> TASK
Every line of the material below, from the top through the line with "жазылган ырлардын сыры", should be reproduced exactly.

> DATASET EXCERPTS
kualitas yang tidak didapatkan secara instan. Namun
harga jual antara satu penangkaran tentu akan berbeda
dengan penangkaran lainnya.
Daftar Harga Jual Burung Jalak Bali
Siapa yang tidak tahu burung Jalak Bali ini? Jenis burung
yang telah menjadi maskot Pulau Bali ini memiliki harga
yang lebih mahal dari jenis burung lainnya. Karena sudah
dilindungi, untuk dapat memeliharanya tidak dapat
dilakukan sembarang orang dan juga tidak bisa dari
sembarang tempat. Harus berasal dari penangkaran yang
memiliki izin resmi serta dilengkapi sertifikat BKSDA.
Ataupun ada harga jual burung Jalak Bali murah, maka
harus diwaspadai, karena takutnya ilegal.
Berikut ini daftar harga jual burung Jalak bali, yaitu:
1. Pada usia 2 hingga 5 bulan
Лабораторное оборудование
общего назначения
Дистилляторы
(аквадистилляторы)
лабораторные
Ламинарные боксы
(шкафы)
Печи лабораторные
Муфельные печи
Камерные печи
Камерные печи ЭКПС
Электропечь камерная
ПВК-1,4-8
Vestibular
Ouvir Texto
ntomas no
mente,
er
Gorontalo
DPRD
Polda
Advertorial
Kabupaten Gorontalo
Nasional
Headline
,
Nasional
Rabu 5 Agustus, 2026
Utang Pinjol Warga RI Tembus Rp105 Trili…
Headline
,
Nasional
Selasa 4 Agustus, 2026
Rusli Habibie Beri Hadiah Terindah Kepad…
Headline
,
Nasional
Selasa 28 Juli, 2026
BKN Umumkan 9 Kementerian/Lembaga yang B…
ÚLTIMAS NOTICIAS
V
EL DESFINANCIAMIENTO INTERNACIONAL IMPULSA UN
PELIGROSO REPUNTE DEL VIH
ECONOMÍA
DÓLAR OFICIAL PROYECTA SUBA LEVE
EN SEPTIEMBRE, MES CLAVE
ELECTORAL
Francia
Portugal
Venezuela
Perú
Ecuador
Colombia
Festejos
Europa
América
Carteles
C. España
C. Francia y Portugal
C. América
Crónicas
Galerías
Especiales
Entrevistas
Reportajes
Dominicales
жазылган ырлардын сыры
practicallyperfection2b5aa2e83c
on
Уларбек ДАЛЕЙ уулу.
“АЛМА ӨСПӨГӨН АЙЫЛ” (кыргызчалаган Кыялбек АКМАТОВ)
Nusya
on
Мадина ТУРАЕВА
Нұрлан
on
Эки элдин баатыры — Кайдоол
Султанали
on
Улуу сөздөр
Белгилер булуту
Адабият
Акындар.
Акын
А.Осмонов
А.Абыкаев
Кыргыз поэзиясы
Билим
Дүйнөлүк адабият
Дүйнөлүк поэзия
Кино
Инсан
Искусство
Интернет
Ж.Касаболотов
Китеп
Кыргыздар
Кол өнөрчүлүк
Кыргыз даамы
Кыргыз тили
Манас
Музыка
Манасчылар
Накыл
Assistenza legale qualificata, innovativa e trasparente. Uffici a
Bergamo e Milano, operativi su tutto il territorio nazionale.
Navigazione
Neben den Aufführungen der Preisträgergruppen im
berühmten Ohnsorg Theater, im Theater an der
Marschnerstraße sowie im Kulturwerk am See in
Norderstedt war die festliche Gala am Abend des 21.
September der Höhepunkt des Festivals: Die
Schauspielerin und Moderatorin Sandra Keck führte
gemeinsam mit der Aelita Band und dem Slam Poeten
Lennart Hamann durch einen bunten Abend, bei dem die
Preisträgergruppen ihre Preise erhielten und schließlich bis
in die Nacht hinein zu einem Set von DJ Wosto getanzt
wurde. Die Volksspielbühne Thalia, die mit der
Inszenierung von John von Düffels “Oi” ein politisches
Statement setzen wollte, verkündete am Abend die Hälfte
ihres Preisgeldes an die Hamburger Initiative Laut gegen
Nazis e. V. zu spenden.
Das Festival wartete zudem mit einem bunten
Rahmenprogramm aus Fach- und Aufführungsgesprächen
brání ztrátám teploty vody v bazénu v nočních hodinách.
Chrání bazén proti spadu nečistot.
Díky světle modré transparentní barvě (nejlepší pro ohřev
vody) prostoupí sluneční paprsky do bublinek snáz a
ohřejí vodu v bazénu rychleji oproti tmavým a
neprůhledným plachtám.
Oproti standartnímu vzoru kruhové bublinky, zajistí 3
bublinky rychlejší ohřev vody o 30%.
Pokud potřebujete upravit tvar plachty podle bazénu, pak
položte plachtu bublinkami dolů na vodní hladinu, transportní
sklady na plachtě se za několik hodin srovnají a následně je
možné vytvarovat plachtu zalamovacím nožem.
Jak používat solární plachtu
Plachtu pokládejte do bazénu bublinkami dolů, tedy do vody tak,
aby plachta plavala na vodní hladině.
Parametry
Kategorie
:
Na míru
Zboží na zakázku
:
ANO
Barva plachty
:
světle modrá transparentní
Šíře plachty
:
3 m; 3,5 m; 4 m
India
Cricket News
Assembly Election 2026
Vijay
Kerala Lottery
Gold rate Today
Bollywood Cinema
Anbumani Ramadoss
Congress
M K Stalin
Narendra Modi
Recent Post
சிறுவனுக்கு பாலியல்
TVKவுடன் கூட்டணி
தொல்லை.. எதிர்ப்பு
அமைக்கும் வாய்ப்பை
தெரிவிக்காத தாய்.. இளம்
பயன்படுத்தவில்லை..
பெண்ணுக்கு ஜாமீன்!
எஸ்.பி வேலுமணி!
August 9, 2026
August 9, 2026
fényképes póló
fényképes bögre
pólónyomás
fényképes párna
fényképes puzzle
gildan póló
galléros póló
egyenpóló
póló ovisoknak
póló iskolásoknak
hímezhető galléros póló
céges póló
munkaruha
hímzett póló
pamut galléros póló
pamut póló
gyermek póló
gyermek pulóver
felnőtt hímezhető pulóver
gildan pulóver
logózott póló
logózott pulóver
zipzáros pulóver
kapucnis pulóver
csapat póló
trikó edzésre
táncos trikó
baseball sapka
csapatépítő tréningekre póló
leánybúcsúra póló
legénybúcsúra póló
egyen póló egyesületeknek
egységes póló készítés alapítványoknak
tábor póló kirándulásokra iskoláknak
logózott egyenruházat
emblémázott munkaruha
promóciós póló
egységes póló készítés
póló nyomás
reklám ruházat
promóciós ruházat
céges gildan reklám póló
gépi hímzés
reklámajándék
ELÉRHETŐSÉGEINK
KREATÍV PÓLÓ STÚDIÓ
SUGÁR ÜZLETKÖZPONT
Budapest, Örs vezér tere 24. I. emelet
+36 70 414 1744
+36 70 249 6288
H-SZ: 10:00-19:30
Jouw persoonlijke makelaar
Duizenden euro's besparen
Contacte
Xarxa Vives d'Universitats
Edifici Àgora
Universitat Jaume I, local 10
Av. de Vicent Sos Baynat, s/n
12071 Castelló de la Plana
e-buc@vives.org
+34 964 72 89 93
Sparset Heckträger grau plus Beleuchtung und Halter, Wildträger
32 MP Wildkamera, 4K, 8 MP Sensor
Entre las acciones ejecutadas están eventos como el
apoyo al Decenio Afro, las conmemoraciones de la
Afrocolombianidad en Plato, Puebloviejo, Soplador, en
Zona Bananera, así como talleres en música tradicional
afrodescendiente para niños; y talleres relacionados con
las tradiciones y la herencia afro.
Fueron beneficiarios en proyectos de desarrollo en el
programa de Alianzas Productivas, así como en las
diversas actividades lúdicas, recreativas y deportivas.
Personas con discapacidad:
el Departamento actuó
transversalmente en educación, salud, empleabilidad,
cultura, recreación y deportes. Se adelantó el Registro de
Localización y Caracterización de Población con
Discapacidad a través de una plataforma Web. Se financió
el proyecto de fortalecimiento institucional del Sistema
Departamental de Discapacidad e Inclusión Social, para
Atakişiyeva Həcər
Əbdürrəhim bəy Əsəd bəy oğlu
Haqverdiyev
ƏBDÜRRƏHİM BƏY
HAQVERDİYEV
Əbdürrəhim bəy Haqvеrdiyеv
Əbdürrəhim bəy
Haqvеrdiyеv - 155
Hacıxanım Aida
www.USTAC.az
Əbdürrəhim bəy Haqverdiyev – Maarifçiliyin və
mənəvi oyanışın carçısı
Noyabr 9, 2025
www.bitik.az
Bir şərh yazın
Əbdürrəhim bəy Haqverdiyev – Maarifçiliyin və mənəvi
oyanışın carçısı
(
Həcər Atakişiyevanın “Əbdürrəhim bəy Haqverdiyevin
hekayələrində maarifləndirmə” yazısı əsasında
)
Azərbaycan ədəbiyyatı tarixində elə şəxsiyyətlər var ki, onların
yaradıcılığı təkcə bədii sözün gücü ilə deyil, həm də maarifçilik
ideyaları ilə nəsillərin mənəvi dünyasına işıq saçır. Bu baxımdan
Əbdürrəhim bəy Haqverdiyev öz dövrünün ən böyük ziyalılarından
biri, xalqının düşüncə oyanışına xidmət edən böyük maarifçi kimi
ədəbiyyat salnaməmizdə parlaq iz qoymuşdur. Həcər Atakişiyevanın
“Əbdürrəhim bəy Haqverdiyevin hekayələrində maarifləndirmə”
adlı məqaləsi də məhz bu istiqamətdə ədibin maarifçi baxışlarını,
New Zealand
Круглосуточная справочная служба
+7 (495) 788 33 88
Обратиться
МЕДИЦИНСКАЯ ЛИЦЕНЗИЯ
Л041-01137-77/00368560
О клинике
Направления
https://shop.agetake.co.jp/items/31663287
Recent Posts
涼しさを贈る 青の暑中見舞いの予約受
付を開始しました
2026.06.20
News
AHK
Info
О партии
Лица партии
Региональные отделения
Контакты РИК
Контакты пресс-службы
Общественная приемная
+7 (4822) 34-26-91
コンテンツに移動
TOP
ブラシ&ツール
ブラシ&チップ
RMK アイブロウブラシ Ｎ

> WRITTEN ANSWER
kualitas yang tidak didapatkan secara instan. Namun
harga jual antara satu penangkaran tentu akan berbeda
dengan penangkaran lainnya.
Daftar Harga Jual Burung Jalak Bali
Siapa yang tidak tahu burung Jalak Bali ini? Jenis burung
yang telah menjadi maskot Pulau Bali ini memiliki harga
yang lebih mahal dari jenis burung lainnya. Karena sudah
dilindungi, untuk dapat memeliharanya tidak dapat
dilakukan sembarang orang dan juga tidak bisa dari
sembarang tempat. Harus berasal dari penangkaran yang
memiliki izin resmi serta dilengkapi sertifikat BKSDA.
Ataupun ada harga jual burung Jalak Bali murah, maka
harus diwaspadai, karena takutnya ilegal.
Berikut ini daftar harga jual burung Jalak bali, yaitu:
1. Pada usia 2 hingga 5 bulan
Лабораторное оборудование
общего назначения
Дистилляторы
(аквадистилляторы)
лабораторные
Ламинарные боксы
(шкафы)
Печи лабораторные
Муфельные печи
Камерные печи
Камерные печи ЭКПС
Электропечь камерная
ПВК-1,4-8
Vestibular
Ouvir Texto
ntomas no
mente,
er
Gorontalo
DPRD
Polda
Advertorial
Kabupaten Gorontalo
Nasional
Headline
,
Nasional
Rabu 5 Agustus, 2026
Utang Pinjol Warga RI Tembus Rp105 Trili…
Headline
,
Nasional
Selasa 4 Agustus, 2026
Rusli Habibie Beri Hadiah Terindah Kepad…
Headline
,
Nasional
Selasa 28 Juli, 2026
BKN Umumkan 9 Kementerian/Lembaga yang B…
ÚLTIMAS NOTICIAS
V
EL DESFINANCIAMIENTO INTERNACIONAL IMPULSA UN
PELIGROSO REPUNTE DEL VIH
ECONOMÍA
DÓLAR OFICIAL PROYECTA SUBA LEVE
EN SEPTIEMBRE, MES CLAVE
ELECTORAL
Francia
Portugal
Venezuela
Perú
Ecuador
Colombia
Festejos
Europa
América
Carteles
C. España
C. Francia y Portugal
C. América
Crónicas
Galerías
Especiales
Entrevistas
Reportajes
Dominicales
жазылган ырлардын сыры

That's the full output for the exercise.